Wednesday, April 17, 2013

What Doesn't Kill You....

Nietzsche said it first: what doesn’t kill you makes you stronger.

Christopher Hitchens was pondering the question when he was dying. He did not live to answer it.

Then, Kelly Clarkson offered the definitive interpretation in a song entitled: What Doesn’t Kill You Makes You Stronger.”

We are prone to believe that great minds get things right. We grant a special authority to geniuses. We do not ask whether great thinkers like Nietzsche are right or wrong. We are more concerned with whether we are worthy of  their ideas.

The Economist reports that when a researcher at Penn State University put Nietzsche’s idea to the test he discovered that it was wrong.

David Almeida demonstrated that being subjected to small traumas over time will more likely undermine you emotional well-being than contribute to your strength of character.

Of course, it might also be the case that people who have strong character do not allow themselves to suffer insults and injuries, rudeness and abuse.

When Almeida first interviewed his research subjects he asked them to evaluate their moods. Then he asked them to report how often they felt stressed over everyday situations.

The Economist explains that:

These stresses included arguments; situations in which participants felt they could have argued but chose not to; problems at work; problems at home; and feeling upset over a problem that a friend was struggling with. 

Then, ten years later Almeida re-interviewed the subjects who were still alive and were willing to participate.

The result:

When he and his colleagues analysed the answers, they realised that, contrary to Nietzsche’s dictum, seemingly trivial daily stresses in the past had taken a long-term toll on mental health. They found that the more often people (who had not then been treated for a disorder) felt nervous, fidgety, worthless or hopeless ten years ago, the higher were their chances of having developed a disorder in the interim.

This tells us that the path to mental health passes through stress management. If you do not subject yourself to unnecessary stress, to negative people, to minor slights, to insults and rudeness you will live longer and healthier.

So far, so good.

But, think about this. When patients undergo strict Freudian analysis they are subjected to rudeness and insults.

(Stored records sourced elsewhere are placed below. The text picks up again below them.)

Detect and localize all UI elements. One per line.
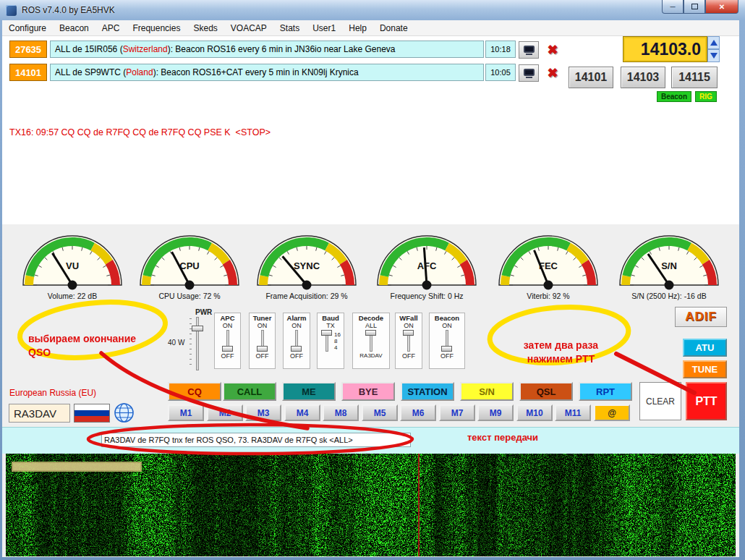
title-bar[interactable]: ROS v7.4.0 by EA5HVK (0, 0, 745, 20)
waterfall-display[interactable] (6, 454, 736, 556)
gauge-fec: FEC Viterbi: 92 % (490, 227, 606, 302)
beacon-country: Switzerland (123, 44, 168, 54)
alarm-on-label: ON (291, 322, 302, 329)
arrow-up-icon (710, 40, 718, 46)
bye-button[interactable]: BYE (341, 382, 395, 401)
preset-14103-button[interactable]: 14103 (621, 67, 665, 88)
m9-button[interactable]: M9 (477, 404, 514, 421)
maximize-icon (691, 4, 698, 9)
close-button[interactable]: ✕ (705, 0, 738, 14)
m5-button[interactable]: M5 (362, 404, 398, 421)
gauge-sn: S/N S/N (2500 Hz): -16 dB (611, 227, 727, 302)
frequency-spinner (707, 36, 720, 62)
station-button[interactable]: STATION (401, 382, 454, 401)
wfall-switch[interactable] (402, 330, 415, 352)
region-label: European Russia (EU) (9, 388, 96, 398)
terminal-icon-base (526, 77, 532, 78)
beacon-freq-badge[interactable]: 27635 (9, 41, 47, 58)
gauge-vu: VU Volume: 22 dB (14, 227, 130, 302)
menu-frequencies[interactable]: Frequencies (126, 21, 187, 35)
qsl-button[interactable]: QSL (519, 382, 573, 401)
beacon-delete-button[interactable]: ✖ (543, 64, 562, 82)
m7-button[interactable]: M7 (439, 404, 475, 421)
decode-switch[interactable] (365, 330, 378, 352)
maximize-button[interactable] (684, 0, 705, 14)
gauge-label: SYNC (249, 260, 365, 271)
gauge-sync: SYNC Frame Acquisition: 29 % (249, 227, 365, 302)
apc-title: APC (220, 314, 234, 322)
beacon-message-prefix: ALL de SP9WTC ( (55, 67, 126, 77)
tuner-off-label: OFF (256, 352, 269, 360)
beacon-freq-badge[interactable]: 14101 (9, 64, 47, 81)
menu-voacap[interactable]: VOACAP (224, 21, 273, 35)
at-button[interactable]: @ (594, 404, 630, 421)
callsign-field[interactable]: RA3DAV (9, 404, 70, 423)
beacon-delete-button[interactable]: ✖ (543, 41, 562, 59)
beacon-monitor-button[interactable] (519, 41, 539, 59)
m10-button[interactable]: M10 (516, 404, 553, 421)
beacon-switch[interactable] (440, 330, 454, 352)
gauge-caption: CPU Usage: 72 % (132, 292, 247, 300)
tx-message-input[interactable] (101, 433, 411, 447)
beacon-time: 10:18 (485, 41, 516, 58)
me-button[interactable]: ME (282, 382, 336, 401)
tuner-switch[interactable] (256, 330, 269, 352)
menu-user1[interactable]: User1 (306, 21, 342, 35)
m11-button[interactable]: M11 (555, 404, 591, 421)
pwr-slider[interactable] (190, 317, 205, 370)
spin-down-button[interactable] (707, 49, 720, 62)
atu-button[interactable]: ATU (683, 339, 727, 357)
pwr-value: 40 W (168, 339, 184, 347)
clear-button[interactable]: CLEAR (639, 382, 681, 420)
rpt-button[interactable]: RPT (579, 382, 632, 401)
adif-button[interactable]: ADIF (675, 307, 727, 327)
globe-icon[interactable] (114, 402, 135, 423)
m3-button[interactable]: M3 (245, 404, 281, 421)
beacon-monitor-button[interactable] (519, 64, 539, 82)
menu-stats[interactable]: Stats (273, 21, 306, 35)
wfall-off-label: OFF (402, 352, 415, 360)
preset-14101-button[interactable]: 14101 (569, 67, 613, 88)
gauge-dial (14, 227, 130, 291)
cq-button[interactable]: CQ (168, 382, 221, 401)
gauge-label: AFC (369, 260, 485, 271)
m8-button[interactable]: M8 (323, 404, 359, 421)
beacon-message[interactable]: ALL de SP9WTC (Poland): Beacon ROS16+CAT… (50, 64, 484, 81)
frequency-display[interactable]: 14103.0 (623, 36, 707, 62)
apc-switch[interactable] (221, 330, 234, 352)
call-button[interactable]: CALL (223, 382, 276, 401)
gauge-cpu: CPU CPU Usage: 72 % (132, 227, 247, 302)
menu-configure[interactable]: Configure (2, 21, 53, 35)
m2-button[interactable]: M2 (207, 404, 243, 421)
preset-14115-button[interactable]: 14115 (671, 67, 718, 88)
m6-button[interactable]: M6 (400, 404, 436, 421)
menu-skeds[interactable]: Skeds (187, 21, 224, 35)
m4-button[interactable]: M4 (284, 404, 320, 421)
menu-help[interactable]: Help (342, 21, 373, 35)
menu-donate[interactable]: Donate (373, 21, 414, 35)
decode-toggle-group: Decode ALL RA3DAV (352, 313, 390, 369)
slider-thumb[interactable] (192, 326, 203, 331)
beacon-message-suffix: ): Beacon ROS16 every 6 min in JN36io ne… (168, 44, 396, 54)
menu-beacon[interactable]: Beacon (53, 21, 95, 35)
ptt-button[interactable]: PTT (686, 382, 727, 420)
tx-strip: текст передачи (2, 427, 739, 454)
gauge-afc: AFC Frequency Shift: 0 Hz (369, 227, 485, 302)
sn-button[interactable]: S/N (460, 382, 514, 401)
baud-tx-label: TX (326, 322, 335, 329)
beacon-title: Beacon (435, 314, 459, 322)
gauge-dial (369, 227, 485, 291)
m1-button[interactable]: M1 (168, 404, 204, 421)
terminal-icon (524, 46, 535, 53)
gauge-dial (490, 227, 606, 291)
beacon-message[interactable]: ALL de 15IR056 (Switzerland): Beacon ROS… (50, 41, 484, 58)
tune-button[interactable]: TUNE (683, 360, 727, 378)
menu-apc[interactable]: APC (95, 21, 127, 35)
decode-callsign-label: RA3DAV (359, 352, 382, 359)
rig-status-label: RIG (695, 91, 717, 102)
spin-up-button[interactable] (707, 36, 720, 49)
baud-switch[interactable] (320, 330, 333, 352)
gauge-dial (611, 227, 727, 291)
alarm-switch[interactable] (290, 330, 303, 352)
minimize-button[interactable]: ─ (662, 0, 684, 14)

When someone refuses to converse with you, refuses to look you in the eye, refuses to answer your questions… he is being rude. He is treating you as worthless.

If that is true, then Almeida’s research shows that psychoanalysis cannot make you stronger or healthier. In fact, it will do just the opposite.

And now, Kelly Clarkson gets the last word:


Anonymous said...

re: "The Economist reports that when a researcher at Penn State University put Nietzsche’s idea to the test he discovered that it was wrong."

It seems silly to me to try to classify an idea as right or wrong. There are obviously examples where you will find it seems to be true, and examples where it seems to be false. It is a question of discerning contexts for each, pros and cons, and analyse them collectively to extract the wisdom and naivity of an idea.

To me its better to see the best ideas as expressions within divergent values, like comfort versus challenge.

Like the book "Secret garden", a boy is taught he is sickly and needs to be coddled, and eventually escapes from that false belief.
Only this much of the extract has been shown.